- [TASK PROMPT] Print every entry, word for word, and skip the images.

- [GIVEN DATA]
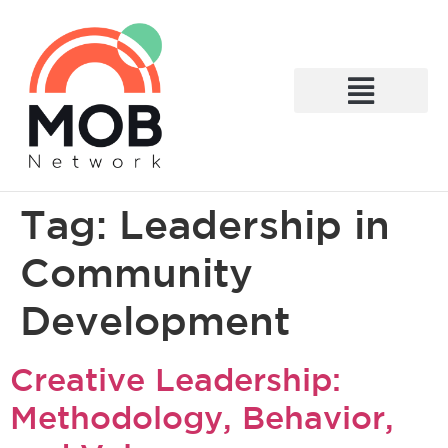
What We Do
Tag:
Leadership in
Community
Development
Creative Leadership:
Methodology, Behavior,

- [WRITTEN ANSWER]
What We Do
Tag:
Leadership in
Community
Development
Creative Leadership:
Methodology, Behavior,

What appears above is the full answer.